Une nouvelle étude a découvert que les tests à enjeux élevés sont un facteur probable de l'écart de performance entre les étudiants et étudiantes des cours de STEM (sciences, technologie, ingénierie et mathématiques).

Des chercheurs de l’Université du Minnesota ont constaté que si les étudiants de sexe masculin ont tendance à mieux réussir les tests à enjeux élevés dans les cours de biologie, ce n’est pas parce qu’ils sont de meilleurs étudiants. Au lieu de cela, les écarts de performance changent en fonction des enjeux du test, disent les chercheurs Sehoya Cotner, professeur agrégé au Collège des sciences biologiques de l'Université du Minnesota, et Cissy Ballen, associée postdoctorale au laboratoire de Cotner.

Ils fondent leurs conclusions sur une étude d'un an d'étudiants dans neuf cours d'introduction à la biologie. Ils ont constaté que les étudiantes n’ont pas sous-performé dans les cours où les examens comptent pour moins de la moitié de la note totale du cours.

Dans une étude distincte, les instructeurs ont modifié le programme de trois cours différents pour accorder une valeur plus ou moins élevée aux examens à enjeux élevés, tels que les examens de mi-session et les finales, et ont observé des modèles de performance sexistes.

«Lorsque la valeur des examens est modifiée, les écarts de performance augmentent ou diminuent en conséquence», a déclaré Cotner.
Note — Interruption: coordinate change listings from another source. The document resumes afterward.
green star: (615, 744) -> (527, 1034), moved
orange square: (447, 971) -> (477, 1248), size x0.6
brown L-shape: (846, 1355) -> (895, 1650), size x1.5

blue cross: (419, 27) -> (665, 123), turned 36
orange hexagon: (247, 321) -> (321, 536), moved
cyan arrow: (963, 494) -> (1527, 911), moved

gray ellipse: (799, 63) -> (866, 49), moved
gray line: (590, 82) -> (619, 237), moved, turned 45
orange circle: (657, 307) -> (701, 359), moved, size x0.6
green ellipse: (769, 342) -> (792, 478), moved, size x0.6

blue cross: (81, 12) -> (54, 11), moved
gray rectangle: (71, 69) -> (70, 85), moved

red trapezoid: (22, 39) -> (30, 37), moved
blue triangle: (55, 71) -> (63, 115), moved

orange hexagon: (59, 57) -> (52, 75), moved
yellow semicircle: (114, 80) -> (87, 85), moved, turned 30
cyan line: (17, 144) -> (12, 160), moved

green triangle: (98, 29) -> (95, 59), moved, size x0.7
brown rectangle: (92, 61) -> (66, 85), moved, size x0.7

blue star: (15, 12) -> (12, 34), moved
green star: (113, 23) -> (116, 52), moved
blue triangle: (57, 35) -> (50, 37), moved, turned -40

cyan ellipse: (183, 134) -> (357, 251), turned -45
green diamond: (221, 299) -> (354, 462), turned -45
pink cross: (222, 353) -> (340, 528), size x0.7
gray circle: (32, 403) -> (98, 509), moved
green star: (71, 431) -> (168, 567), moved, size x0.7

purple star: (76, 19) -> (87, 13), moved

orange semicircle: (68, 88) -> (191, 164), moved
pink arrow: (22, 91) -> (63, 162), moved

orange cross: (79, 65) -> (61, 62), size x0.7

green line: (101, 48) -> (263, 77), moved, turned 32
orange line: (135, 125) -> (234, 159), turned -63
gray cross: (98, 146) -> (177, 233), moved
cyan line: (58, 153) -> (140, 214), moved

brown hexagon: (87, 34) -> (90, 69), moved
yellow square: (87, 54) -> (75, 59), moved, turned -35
Ces résultats s'appuient sur des recherches récentes de Cotner et Ballen qui ont montré que, en moyenne, les performances des femmes aux examens sont affectées par l'anxiété au test.

En passant à un «modèle mixte» d'évaluation des élèves - y compris des examens à faible enjeu, ainsi que des quiz et d'autres devoirs - les enseignants peuvent réduire les écarts de performance entre les étudiants et étudiantes dans les cours de sciences.

«Ce n’est pas simplement dû à un« affaiblissement »des mauvaises performances grâce à l’utilisation de points faciles», a déclaré Cotner. «Au contraire, aux examens eux-mêmes, les femmes obtiennent des résultats comparables à ceux des hommes lorsque les enjeux ne sont pas si élevés.»

Les chercheurs soulignent ces évaluations variées comme une raison potentielle pour laquelle l'approche d'apprentissage actif, qui détourne l'attention des conférences et des amphithéâtres vers des espaces plus collaboratifs et du travail en groupe, semble réduire l'écart de performance entre les étudiants.

«À mesure que les gens font la transition vers l'apprentissage actif, ils ont tendance à intégrer une diversité d'évaluations formatives à faible enjeu dans leurs cours», a déclaré Cotner. «Nous pensons que c'est cette utilisation de l'évaluation mixte qui profite aux étudiants qui sont autrement mal desservis dans les grands cours d'introduction aux sciences.»

Les chercheurs voient également leurs résultats comme un potentiel pour recadrer les lacunes dans les performances des élèves.

«De nombreux obstacles auxquels sont confrontés les élèves peuvent être atténués par des choix pédagogiques», a déclaré Cotner. «Nous concluons en remettant en question le modèle de déficit des élèves et suggérons un modèle de déficit de cours pour expliquer ces écarts de performance, dans lequel le microclimat de la salle de classe peut augmenter ou réduire les obstacles à la réussite des groupes sous-représentés dans les STEM.